PROBLEM TO WORK ON — In the records below, begin at the line containing "Identify the location of open" and end at the line containing "What do you see at coordinates (230, 848)"; quote every line in that span exactly, including both boundary lines, and no others.

DATA —
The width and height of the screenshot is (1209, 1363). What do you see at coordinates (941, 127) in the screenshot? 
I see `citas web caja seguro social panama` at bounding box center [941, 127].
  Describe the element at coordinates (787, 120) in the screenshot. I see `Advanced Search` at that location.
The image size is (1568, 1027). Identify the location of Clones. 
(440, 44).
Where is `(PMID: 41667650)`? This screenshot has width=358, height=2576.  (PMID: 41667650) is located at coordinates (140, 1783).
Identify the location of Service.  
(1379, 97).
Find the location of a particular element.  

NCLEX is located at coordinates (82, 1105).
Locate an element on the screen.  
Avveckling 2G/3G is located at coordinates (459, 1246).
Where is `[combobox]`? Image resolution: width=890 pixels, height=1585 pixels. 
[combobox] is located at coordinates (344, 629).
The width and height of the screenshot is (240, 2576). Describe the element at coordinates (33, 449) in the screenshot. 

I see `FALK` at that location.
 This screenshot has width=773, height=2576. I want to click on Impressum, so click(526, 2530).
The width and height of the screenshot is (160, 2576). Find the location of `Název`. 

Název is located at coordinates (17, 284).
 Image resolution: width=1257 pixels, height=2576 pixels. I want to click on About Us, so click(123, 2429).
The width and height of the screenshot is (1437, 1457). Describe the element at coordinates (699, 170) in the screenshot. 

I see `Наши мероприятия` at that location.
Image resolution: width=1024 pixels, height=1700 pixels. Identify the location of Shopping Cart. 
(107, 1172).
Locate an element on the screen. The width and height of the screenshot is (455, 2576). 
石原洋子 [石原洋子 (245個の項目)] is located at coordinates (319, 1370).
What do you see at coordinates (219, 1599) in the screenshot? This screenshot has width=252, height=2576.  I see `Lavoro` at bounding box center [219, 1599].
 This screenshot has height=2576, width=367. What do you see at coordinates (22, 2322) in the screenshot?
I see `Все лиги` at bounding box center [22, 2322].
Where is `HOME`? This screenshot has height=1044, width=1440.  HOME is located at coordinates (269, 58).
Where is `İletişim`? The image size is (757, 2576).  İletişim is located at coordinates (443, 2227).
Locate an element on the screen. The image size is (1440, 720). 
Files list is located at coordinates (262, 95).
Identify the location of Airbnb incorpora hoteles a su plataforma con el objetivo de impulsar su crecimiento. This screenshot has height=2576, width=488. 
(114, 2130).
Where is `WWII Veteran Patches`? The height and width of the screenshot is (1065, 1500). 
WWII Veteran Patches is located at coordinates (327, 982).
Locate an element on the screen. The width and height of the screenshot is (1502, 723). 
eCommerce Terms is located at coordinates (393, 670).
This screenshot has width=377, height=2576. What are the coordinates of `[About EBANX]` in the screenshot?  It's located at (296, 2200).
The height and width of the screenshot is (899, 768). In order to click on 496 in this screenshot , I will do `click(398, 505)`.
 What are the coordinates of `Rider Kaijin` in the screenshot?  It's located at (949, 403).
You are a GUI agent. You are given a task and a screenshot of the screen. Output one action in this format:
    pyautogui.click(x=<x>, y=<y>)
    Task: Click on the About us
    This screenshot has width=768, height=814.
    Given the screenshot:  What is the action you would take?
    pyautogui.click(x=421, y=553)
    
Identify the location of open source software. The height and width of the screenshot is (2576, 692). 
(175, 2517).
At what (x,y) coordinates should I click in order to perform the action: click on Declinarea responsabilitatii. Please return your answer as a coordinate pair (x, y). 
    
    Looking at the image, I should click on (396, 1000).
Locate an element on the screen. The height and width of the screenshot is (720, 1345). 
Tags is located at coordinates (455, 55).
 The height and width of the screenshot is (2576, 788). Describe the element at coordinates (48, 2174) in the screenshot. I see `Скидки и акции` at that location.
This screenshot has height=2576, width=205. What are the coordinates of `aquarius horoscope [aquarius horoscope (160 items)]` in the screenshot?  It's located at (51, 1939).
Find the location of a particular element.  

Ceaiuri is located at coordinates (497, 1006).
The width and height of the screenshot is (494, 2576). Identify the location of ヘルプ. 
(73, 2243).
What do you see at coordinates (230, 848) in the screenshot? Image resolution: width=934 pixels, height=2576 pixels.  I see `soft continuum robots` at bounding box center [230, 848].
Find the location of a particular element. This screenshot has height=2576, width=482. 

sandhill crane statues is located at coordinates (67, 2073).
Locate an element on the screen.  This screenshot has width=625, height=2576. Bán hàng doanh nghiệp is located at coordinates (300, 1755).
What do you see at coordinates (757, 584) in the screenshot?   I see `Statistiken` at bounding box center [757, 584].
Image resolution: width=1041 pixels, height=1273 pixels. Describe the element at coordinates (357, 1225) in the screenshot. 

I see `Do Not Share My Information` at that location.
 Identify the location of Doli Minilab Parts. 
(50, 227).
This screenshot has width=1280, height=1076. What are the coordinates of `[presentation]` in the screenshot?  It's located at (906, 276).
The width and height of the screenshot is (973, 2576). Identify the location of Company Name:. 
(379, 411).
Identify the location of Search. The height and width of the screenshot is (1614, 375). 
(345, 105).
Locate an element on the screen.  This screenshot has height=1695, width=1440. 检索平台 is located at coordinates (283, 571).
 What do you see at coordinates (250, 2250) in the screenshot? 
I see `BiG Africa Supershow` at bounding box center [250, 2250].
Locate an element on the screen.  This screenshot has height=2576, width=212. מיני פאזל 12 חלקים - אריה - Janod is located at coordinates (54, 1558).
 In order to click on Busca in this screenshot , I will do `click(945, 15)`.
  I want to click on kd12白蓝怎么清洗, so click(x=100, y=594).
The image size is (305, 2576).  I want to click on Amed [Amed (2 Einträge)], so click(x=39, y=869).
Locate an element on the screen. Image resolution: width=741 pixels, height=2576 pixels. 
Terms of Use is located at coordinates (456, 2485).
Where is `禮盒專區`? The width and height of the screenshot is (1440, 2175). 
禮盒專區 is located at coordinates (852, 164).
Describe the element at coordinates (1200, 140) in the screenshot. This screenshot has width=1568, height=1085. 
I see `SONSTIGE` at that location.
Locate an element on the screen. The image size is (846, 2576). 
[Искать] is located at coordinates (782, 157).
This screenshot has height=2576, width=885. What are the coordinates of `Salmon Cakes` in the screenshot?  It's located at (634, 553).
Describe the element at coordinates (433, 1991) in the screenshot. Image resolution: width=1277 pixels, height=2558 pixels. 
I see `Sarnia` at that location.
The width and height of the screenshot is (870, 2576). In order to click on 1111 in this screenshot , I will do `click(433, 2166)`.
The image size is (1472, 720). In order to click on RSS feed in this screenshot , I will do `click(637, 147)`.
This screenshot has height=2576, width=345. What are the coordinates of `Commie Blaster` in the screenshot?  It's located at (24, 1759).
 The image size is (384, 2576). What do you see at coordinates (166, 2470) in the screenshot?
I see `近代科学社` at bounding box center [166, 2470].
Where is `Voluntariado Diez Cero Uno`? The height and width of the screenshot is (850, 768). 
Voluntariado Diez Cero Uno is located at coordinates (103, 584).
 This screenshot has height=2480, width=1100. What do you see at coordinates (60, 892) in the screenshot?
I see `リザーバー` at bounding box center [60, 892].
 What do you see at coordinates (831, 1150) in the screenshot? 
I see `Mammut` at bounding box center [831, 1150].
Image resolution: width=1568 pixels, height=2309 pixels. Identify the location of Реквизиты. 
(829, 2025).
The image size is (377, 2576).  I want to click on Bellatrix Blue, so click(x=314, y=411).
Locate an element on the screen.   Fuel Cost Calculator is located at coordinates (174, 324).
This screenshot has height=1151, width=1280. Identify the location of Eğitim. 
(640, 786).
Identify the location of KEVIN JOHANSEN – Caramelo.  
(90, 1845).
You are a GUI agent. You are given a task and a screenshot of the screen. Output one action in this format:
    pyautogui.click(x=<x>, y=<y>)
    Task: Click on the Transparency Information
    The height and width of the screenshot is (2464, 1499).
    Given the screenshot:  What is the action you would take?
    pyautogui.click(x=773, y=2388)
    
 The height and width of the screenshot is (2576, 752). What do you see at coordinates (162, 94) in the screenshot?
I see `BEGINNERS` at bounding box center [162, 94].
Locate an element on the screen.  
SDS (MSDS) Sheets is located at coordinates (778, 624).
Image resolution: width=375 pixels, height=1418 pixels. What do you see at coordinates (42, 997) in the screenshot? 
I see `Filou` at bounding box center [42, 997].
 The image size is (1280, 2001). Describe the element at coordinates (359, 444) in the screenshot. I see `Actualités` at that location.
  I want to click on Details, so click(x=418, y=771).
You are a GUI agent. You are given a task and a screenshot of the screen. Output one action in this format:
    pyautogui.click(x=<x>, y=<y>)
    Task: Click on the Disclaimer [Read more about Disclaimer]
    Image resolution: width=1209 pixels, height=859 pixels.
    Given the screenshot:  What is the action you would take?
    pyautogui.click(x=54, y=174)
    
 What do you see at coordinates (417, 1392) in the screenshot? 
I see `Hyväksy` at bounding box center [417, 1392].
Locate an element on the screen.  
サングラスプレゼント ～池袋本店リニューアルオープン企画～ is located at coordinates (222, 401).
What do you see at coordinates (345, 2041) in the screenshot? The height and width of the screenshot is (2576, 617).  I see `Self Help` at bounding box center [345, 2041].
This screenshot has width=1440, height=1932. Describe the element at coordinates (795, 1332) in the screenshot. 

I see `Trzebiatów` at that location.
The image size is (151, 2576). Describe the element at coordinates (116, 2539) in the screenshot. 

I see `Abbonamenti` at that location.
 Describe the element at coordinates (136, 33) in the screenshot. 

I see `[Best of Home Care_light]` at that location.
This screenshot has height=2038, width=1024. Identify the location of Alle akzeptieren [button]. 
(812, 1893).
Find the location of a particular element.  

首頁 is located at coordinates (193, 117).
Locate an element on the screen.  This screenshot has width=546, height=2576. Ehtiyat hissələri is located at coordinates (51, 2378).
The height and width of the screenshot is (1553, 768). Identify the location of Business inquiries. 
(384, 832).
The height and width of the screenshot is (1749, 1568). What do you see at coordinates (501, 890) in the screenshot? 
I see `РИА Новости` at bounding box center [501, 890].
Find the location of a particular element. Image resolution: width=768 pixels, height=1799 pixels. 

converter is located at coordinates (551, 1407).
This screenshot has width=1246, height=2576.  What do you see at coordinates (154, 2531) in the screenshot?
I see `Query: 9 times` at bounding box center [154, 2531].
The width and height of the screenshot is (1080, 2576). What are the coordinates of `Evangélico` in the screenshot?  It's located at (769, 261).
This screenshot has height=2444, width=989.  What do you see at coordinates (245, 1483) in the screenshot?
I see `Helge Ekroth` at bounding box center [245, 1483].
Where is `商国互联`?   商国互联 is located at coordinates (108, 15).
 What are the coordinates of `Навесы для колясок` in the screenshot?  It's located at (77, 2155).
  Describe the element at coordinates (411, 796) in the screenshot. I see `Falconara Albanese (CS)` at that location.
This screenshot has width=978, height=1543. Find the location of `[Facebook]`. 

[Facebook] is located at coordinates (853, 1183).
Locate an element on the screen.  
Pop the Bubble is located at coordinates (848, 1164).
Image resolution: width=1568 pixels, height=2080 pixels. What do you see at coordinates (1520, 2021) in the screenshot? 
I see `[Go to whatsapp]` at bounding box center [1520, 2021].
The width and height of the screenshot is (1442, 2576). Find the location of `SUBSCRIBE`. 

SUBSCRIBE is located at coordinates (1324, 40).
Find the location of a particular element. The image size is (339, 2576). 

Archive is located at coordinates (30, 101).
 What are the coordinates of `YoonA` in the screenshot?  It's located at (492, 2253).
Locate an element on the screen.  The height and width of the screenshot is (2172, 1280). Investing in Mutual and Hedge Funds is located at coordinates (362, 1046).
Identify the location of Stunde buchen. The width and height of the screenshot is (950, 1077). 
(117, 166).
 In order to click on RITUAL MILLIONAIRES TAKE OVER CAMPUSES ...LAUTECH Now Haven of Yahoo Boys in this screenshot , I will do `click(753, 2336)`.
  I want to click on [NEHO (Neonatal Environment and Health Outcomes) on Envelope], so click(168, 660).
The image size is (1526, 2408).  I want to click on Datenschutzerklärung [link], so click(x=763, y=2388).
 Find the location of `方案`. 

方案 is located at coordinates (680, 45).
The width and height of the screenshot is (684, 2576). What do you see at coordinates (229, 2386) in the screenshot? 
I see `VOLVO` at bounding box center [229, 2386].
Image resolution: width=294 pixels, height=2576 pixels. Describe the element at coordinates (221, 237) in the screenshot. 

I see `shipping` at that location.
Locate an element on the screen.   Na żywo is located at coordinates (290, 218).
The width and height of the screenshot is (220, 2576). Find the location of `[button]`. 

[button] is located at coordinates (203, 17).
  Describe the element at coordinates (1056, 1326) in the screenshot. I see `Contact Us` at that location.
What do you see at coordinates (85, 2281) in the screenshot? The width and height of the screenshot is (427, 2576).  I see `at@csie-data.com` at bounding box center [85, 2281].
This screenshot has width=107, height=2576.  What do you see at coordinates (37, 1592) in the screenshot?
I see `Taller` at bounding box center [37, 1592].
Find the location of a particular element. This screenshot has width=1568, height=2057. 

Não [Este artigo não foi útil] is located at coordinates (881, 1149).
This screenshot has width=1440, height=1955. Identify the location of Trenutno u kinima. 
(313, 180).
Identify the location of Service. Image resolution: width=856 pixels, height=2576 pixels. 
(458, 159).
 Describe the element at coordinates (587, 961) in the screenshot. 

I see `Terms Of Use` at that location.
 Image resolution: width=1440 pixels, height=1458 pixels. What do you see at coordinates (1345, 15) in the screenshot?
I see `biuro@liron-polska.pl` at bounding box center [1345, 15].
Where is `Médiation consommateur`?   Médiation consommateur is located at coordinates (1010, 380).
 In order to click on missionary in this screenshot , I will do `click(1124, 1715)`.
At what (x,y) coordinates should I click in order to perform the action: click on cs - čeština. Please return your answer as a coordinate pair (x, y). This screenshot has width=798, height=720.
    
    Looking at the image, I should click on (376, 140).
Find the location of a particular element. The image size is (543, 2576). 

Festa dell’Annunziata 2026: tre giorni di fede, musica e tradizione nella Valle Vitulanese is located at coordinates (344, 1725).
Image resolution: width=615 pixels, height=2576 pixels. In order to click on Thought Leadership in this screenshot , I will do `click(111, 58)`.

YOUR RESPONSE —
Identify the location of open source software. The height and width of the screenshot is (2576, 692). 
(175, 2517).
At what (x,y) coordinates should I click in order to perform the action: click on Declinarea responsabilitatii. Please return your answer as a coordinate pair (x, y). 
    
    Looking at the image, I should click on (396, 1000).
Locate an element on the screen. The height and width of the screenshot is (720, 1345). 
Tags is located at coordinates (455, 55).
 The height and width of the screenshot is (2576, 788). Describe the element at coordinates (48, 2174) in the screenshot. I see `Скидки и акции` at that location.
This screenshot has height=2576, width=205. What are the coordinates of `aquarius horoscope [aquarius horoscope (160 items)]` in the screenshot?  It's located at (51, 1939).
Find the location of a particular element.  

Ceaiuri is located at coordinates (497, 1006).
The width and height of the screenshot is (494, 2576). Identify the location of ヘルプ. 
(73, 2243).
What do you see at coordinates (230, 848) in the screenshot? Image resolution: width=934 pixels, height=2576 pixels.  I see `soft continuum robots` at bounding box center [230, 848].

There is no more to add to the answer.